▸ EXERCISE DETAILS: Whenever a line in the entries includes the word "Randi", copy that line out.

▸ INPUT FOR THIS TASK:
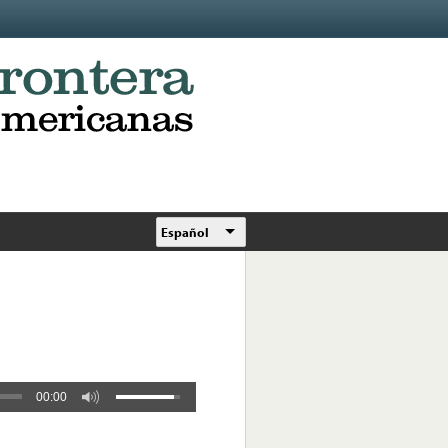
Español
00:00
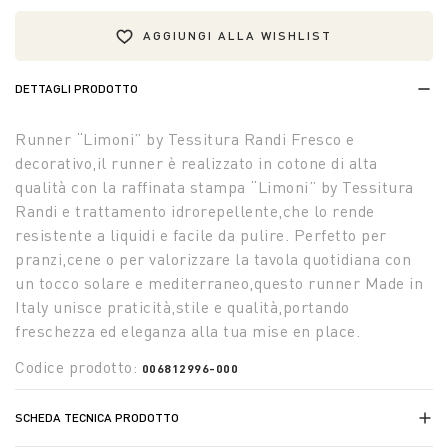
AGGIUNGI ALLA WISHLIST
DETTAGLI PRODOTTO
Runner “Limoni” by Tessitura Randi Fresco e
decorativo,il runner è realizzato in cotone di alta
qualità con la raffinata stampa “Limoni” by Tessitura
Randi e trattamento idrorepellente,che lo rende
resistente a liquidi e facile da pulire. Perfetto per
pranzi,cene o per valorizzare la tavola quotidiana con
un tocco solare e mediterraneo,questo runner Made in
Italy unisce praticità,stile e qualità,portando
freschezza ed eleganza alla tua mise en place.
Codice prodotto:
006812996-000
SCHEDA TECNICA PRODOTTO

...

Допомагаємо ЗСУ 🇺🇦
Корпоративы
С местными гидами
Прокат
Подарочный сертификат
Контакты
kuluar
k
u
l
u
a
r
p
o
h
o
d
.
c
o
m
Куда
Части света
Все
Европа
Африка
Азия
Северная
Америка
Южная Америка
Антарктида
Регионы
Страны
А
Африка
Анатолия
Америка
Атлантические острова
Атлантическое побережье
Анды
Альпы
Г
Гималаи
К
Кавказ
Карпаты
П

==

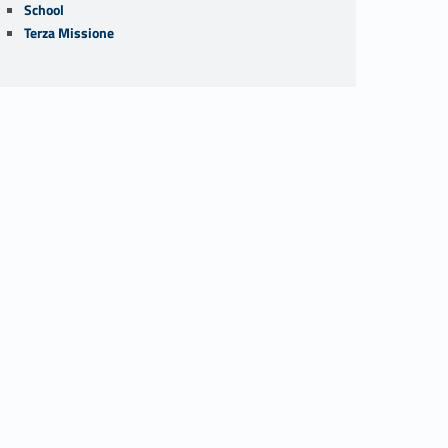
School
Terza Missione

▸ ANSWER TO THE EXERCISE:
Runner “Limoni” by Tessitura Randi Fresco e
Randi e trattamento idrorepellente,che lo rende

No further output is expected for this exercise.